# cool pics



## fatkid (Oct 14, 2006)

Ya i know this is not a deer but thought some of you may want to see . I have a albino **** on cam . I seen him 1 morning while hunting you want to talk about standing out . Any one ever seen one before also anyone know anyone that makes **** skin caps lol


----------



## quackpot (May 17, 2009)

Wow can i go **** hunting? Just kidding would make a great mount. Thanks for sharing.


----------



## Mr. Catfish (Apr 10, 2004)

That's awesome!


----------



## Darwin (Apr 12, 2004)

That is very cool.

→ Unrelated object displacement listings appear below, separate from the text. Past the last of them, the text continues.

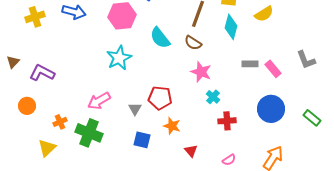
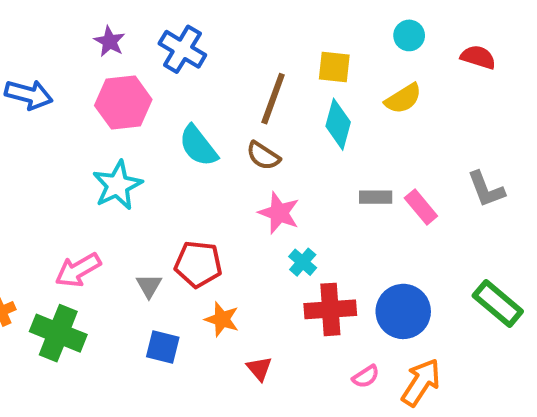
blue circle: (271, 109) -> (403, 311), moved
green rectangle: (312, 118) -> (498, 304), size x1.4
red cross: (227, 121) -> (330, 309), size x1.4
pink semicircle: (229, 160) -> (366, 376), moved

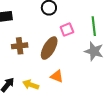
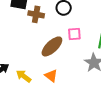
brown cross: (20, 46) -> (36, 14), moved

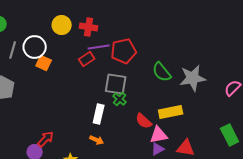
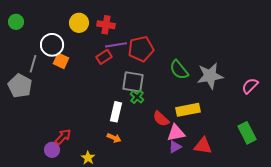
gray line: (13, 50) -> (33, 64), moved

If you do decide to try and harvest him he will bring you at least a hundred dollar bill on the taxidermy market.......


----------



## Bulldawg (Dec 3, 2007)

That is very neat to see ! The poor little guy sticks out like a turd in a punch bowl !!!! lol


----------



## Jigging Jim (Apr 3, 2010)

That '**** would make a great hat!


----------



## nicklesman (Jun 29, 2006)

cool for sure neat pics


----------



## ezbite (May 25, 2006)

that is neat. i hope he didnt eat those mothball the loser planted and get like that.


----------



## pj4wd (Dec 9, 2009)

Pretty cool pic's. Never saw an albino pic like that, saw a mount of one before.


----------



## CRAPPIE LOVER (Feb 11, 2007)

Great pictures ...What a surprise to see them on your trail camera I bet... That is a shot for a once in a lifetime.....Good Job....JIM....CL....


----------



## fatkid (Oct 14, 2006)

ezbite thats a good one right there


----------



## thegcdawg (May 26, 2008)

He'll be good to go as soon as it snows. Very cool pic.


----------



## NorthSouthOhioFisherman (May 7, 2007)

Thats cool. My cousins girlfriend had one in here attic, had some babies too. It was pretty cool, I never heard what happened to it


----------